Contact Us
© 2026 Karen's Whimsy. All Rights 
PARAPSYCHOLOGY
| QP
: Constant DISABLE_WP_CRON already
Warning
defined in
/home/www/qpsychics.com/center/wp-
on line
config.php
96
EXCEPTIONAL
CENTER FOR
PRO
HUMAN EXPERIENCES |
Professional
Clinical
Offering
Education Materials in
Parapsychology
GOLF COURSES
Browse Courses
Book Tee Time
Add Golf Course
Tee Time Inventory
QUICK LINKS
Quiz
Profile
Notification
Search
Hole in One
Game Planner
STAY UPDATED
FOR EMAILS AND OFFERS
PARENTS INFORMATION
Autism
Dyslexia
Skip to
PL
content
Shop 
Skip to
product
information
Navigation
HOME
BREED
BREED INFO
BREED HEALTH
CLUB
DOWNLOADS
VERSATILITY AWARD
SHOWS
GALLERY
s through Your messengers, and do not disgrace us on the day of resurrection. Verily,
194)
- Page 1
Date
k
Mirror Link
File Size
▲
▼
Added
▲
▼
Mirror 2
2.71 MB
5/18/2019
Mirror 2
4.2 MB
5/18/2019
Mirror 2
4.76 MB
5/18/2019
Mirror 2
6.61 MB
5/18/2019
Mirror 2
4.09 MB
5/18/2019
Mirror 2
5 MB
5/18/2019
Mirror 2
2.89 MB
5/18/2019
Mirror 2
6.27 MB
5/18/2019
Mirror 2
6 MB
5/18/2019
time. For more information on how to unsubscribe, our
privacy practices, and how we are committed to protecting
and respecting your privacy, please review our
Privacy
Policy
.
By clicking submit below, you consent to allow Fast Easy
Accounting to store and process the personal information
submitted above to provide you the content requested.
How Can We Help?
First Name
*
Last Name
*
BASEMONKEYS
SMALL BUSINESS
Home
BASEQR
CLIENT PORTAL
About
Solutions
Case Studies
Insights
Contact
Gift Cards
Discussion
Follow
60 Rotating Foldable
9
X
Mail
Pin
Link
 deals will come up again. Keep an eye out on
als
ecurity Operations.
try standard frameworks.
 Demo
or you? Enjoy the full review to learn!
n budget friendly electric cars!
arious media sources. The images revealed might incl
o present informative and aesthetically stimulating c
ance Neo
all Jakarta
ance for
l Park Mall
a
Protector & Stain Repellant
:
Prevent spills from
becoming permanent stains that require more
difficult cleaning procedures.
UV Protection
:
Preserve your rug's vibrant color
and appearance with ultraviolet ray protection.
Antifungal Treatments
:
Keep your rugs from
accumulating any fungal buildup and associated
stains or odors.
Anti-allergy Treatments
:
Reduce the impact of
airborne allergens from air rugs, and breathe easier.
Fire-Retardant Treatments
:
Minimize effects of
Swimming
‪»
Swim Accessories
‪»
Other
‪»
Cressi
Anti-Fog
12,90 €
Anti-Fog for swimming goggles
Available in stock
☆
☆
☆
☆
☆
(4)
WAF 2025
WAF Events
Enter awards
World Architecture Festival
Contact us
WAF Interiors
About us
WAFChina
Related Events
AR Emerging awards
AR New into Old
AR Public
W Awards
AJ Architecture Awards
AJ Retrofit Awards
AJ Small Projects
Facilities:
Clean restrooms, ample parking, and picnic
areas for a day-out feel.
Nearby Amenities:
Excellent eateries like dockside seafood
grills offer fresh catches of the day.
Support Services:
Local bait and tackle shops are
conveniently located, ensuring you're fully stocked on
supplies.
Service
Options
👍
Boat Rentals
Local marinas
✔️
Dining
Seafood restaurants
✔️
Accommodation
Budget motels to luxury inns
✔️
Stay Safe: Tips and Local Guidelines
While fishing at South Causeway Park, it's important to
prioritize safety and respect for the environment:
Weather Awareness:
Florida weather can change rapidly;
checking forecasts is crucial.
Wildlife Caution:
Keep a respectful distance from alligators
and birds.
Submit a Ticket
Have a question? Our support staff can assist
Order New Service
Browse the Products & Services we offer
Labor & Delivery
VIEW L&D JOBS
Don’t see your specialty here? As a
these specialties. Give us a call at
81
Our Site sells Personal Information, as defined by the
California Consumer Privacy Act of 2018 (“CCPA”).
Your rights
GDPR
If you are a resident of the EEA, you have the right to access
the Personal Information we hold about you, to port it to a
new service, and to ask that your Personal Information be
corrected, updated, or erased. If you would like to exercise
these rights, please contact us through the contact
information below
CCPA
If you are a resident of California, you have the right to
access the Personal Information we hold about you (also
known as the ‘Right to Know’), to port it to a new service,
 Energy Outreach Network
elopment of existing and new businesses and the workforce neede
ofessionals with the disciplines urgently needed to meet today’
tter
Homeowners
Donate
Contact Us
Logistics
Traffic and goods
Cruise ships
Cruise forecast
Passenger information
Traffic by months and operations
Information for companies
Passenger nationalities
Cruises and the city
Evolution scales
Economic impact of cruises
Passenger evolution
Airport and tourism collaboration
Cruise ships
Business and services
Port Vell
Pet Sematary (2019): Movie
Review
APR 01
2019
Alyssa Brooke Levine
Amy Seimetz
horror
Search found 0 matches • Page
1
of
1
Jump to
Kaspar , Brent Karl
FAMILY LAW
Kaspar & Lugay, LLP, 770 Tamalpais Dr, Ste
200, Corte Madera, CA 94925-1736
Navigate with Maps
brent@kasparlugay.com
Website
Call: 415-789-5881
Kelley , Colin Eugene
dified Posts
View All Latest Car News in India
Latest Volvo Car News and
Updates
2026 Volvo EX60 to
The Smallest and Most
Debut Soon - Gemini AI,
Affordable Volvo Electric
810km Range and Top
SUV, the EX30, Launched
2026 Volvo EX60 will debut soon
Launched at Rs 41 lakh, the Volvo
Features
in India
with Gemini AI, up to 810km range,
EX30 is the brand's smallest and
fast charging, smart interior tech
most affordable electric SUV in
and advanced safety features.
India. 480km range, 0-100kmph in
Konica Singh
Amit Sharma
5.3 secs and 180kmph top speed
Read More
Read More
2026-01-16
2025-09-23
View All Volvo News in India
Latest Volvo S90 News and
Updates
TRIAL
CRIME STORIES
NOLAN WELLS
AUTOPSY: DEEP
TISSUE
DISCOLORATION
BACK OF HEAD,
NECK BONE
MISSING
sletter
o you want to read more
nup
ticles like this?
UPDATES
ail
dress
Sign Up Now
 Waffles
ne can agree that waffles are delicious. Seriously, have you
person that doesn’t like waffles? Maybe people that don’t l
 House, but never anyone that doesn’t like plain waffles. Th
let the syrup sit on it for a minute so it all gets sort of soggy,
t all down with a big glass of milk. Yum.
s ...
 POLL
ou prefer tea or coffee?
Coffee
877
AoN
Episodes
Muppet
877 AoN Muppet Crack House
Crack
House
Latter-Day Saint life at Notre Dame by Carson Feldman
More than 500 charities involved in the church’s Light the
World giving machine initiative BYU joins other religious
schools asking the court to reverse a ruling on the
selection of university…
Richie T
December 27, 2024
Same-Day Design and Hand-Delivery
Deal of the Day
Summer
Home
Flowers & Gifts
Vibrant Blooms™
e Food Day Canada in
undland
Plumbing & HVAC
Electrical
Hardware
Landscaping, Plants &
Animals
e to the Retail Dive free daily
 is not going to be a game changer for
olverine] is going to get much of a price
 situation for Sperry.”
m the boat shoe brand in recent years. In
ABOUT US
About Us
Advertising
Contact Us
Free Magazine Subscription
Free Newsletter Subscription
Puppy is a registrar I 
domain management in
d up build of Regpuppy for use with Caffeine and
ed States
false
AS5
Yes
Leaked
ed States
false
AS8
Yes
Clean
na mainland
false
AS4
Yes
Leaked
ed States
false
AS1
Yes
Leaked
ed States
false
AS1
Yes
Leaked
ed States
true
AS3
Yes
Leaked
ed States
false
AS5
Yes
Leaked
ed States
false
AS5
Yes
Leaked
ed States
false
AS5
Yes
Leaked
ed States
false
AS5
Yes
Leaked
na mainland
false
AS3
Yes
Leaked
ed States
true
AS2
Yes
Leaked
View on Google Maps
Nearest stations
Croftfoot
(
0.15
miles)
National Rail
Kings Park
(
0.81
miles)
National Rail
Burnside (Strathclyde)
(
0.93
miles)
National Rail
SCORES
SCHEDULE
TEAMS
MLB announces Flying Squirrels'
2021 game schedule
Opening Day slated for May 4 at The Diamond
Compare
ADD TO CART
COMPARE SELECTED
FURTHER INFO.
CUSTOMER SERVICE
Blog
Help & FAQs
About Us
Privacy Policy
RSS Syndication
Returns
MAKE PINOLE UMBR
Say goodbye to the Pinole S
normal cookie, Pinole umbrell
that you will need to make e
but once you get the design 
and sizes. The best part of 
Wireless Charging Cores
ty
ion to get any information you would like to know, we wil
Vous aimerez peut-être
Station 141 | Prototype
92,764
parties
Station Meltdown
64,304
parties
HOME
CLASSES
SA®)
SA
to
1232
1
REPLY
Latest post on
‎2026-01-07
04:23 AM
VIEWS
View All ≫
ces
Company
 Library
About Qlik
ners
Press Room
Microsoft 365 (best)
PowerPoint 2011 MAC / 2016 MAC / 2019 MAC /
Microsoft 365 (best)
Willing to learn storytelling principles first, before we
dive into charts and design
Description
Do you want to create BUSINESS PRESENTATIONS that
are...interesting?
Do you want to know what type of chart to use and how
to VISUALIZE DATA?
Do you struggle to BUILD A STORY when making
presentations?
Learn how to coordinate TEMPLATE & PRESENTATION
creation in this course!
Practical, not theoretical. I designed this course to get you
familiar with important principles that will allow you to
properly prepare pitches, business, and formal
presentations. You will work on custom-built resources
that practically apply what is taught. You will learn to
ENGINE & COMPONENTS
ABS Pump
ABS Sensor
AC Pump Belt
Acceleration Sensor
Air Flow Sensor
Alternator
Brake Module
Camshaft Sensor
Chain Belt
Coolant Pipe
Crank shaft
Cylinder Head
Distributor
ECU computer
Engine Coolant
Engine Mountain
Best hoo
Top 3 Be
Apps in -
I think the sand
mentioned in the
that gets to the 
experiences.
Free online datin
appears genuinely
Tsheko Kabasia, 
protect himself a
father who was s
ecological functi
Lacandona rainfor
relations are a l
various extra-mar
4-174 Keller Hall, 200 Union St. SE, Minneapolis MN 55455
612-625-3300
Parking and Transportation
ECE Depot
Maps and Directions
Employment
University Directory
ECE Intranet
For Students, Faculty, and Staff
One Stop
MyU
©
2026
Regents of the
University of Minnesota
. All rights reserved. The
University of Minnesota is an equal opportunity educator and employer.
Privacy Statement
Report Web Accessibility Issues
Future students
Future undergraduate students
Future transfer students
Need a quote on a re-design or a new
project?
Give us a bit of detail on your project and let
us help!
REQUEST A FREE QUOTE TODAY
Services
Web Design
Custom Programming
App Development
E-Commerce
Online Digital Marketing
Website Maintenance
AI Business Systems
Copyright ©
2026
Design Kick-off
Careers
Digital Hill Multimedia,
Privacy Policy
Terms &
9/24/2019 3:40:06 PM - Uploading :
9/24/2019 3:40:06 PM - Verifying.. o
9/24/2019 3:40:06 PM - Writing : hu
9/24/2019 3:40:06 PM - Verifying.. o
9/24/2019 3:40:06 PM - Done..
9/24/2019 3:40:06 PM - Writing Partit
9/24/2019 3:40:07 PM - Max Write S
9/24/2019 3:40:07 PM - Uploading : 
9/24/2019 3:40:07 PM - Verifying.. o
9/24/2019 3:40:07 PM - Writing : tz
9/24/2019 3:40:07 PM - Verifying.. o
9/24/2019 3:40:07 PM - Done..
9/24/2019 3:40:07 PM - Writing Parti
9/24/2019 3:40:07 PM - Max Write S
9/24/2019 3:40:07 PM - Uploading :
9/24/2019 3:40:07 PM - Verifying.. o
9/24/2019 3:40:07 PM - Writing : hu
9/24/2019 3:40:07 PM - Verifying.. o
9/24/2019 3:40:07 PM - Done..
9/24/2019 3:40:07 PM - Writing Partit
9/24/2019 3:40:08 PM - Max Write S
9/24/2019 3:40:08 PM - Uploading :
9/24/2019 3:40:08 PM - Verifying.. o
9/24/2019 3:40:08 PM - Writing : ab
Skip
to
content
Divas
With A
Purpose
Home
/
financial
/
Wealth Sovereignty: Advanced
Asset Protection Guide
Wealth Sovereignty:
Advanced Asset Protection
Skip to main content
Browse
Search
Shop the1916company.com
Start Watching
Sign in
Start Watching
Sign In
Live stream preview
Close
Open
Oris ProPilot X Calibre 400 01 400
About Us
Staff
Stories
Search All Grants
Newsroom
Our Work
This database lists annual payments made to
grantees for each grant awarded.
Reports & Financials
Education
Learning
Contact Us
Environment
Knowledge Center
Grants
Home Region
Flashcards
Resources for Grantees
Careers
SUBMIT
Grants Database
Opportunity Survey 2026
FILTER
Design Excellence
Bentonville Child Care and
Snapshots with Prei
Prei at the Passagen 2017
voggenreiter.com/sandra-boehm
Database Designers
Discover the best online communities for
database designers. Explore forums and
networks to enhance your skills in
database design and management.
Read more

****************

What to do:
Within the listing above, locate the line containing "e to the Retail Dive free daily" and the line containing "Puppy is a registrar I". Reproduce those two lines and all lines between them exactly, with nothing added.

Result for this task:
e to the Retail Dive free daily
 is not going to be a game changer for
olverine] is going to get much of a price
 situation for Sperry.”
m the boat shoe brand in recent years. In
ABOUT US
About Us
Advertising
Contact Us
Free Magazine Subscription
Free Newsletter Subscription
Puppy is a registrar I 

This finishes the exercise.